You see, in the last four weeks I've started and not finished:
The Book of Disquiet by Pessoa
Cloud Atlas by David Mitchell
Vanity Fair by William Thackeray
The Sound and The Fury by Faulkner
The Corrections by Jonathan Franzen
Justine by The Marquis De Sade
The Serpent and the Rainbow by Wade Davis
Franny and Zooey by Salinger (Well I read Franny, but not Zooey)
Nine Stories by Salinger (but to be fair I read 8 of the 9, and then had to return the book to the library...so it almost doesn't count, and I'm planning on reading that last story at my earliest convenience)
Mean Girls Grown Up by Cheryl Dellasega

And that's only the ones I remember, and doesn't include everything I started at work (like A Room with A View...).

And it's not like I didn't find these books interesting. What I read of all of them, I found very interesting. But I kept putting them down, and forgetting about them, and then starting the next one in the gigantic pile. I mean this list doesn't even include the ones I've bought recently that went straight to the bookshelf because I knew I wasn't going to read them for many, many months.

Sigh.

Despite all of this, I went and got two new books from the library this afternoon. One is InkSpell, which is the second book in Cornelia Funke's Ink trilogy. I read the first one, InkHeart a few months ago, and it took me all of a day, so hopefully this one will kick start my reading again. And the other is A Heartbreaking Work of Staggering Genius by Dave Eggers. I figure anyone who has the balls to call his book by that title deserves to be read. It also helps that it comes greatly recommended by many of my favourite customers...

And in good news I did read and finish a book off the New Years list.

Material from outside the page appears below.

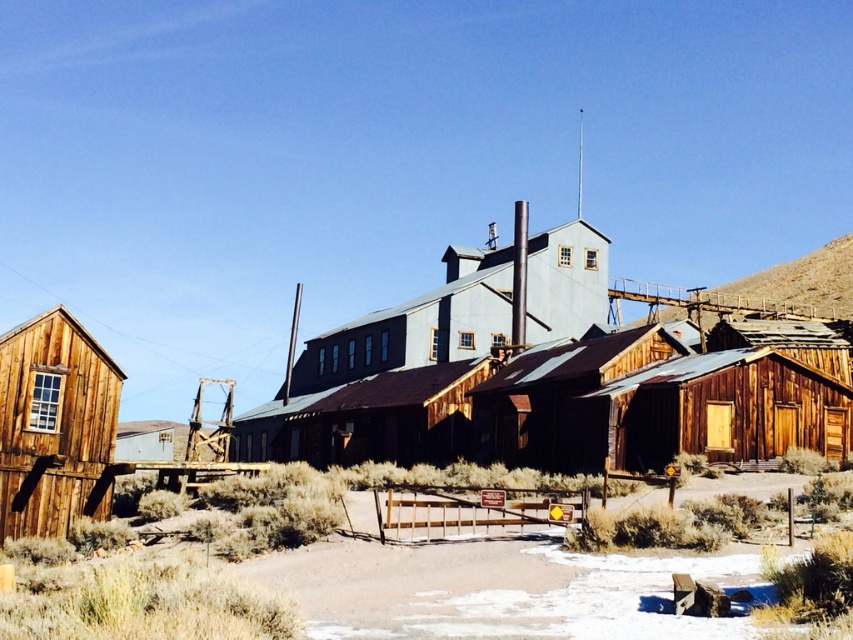 You are standing at the center of the old mining town and want to locate the brown wooden hut at lower right. According to the coordinates provided, where would you find it relative to your current position?

The brown wooden hut at lower right is located at coordinates point (x=711, y=412), which is to the right and slightly below your current position at the center of the old mining town.

You are standing at the entrance of the old mining town and want to locate the wooden hut at center. Based on the coordinates provided, where should you look relative to the main building?

The wooden hut at center is located at coordinates point (564, 403), which means it is positioned to the right and slightly above the main building in the scene. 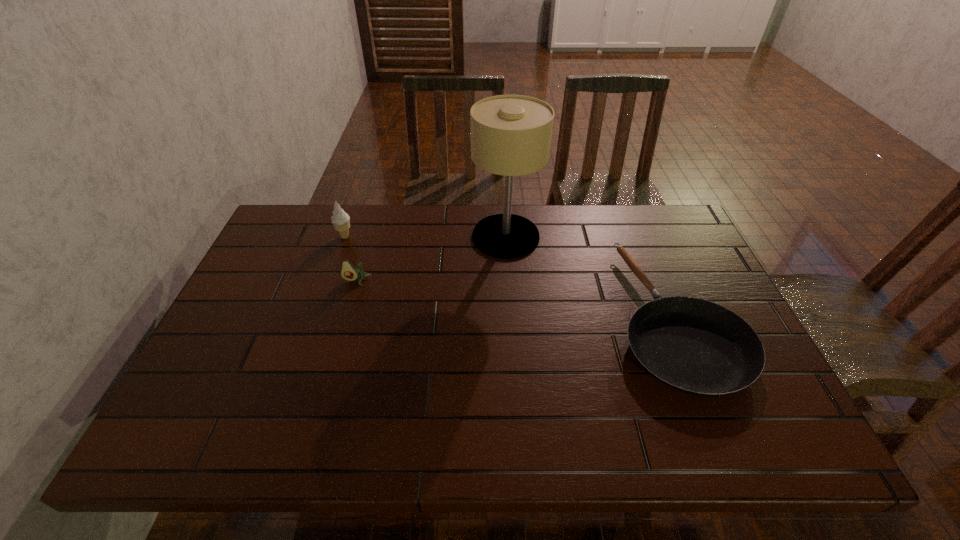 At what (x,y) coordinates should I click in order to perform the action: click on free point between the shortest object and the icecream. Please return your answer as a coordinate pair (x, y). The image size is (960, 540). Looking at the image, I should click on (510, 277).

Margaret Atwood's Penelopiad. I enjoyed it. Sort of. It was an interesting take on the story, but I wish she had gone a little deeper into the story than she did. I didn't ever really connect with Penelope at all, which is actually a problem I've had with most of the Atwood I've read (the only exception being Offred in Handmaid's Tale, which continues to not only be my favourite Atwood, but one of my favourite books of all time). And I guess that's just a symptom of my problems with Atwood. I've always found her writing to be some what removed and cold. And I'm sure this is a stylistic choice, but not one that I enjoy. I'm still going to read her. I was recently told that The Blind Assassin is an excellent read, so I'm going to try it.

I guess in the end I'm just disappointed with the Penelopiad, even though it was a quick, fun read, it could have been so much more. I remember being surprised by how thin it was when I got it from the library. I really like the idea of re-viewing history through women's eyes. Orson Scott Card is doing this fabulously with his Women of the Genesis trilogy, and I guess I just expected Atwood to do well with it as well. So I guess my expectations were just too high for it, which led to me not liking it as much as I could have.

C'est le Vie, you can't win them all I guess.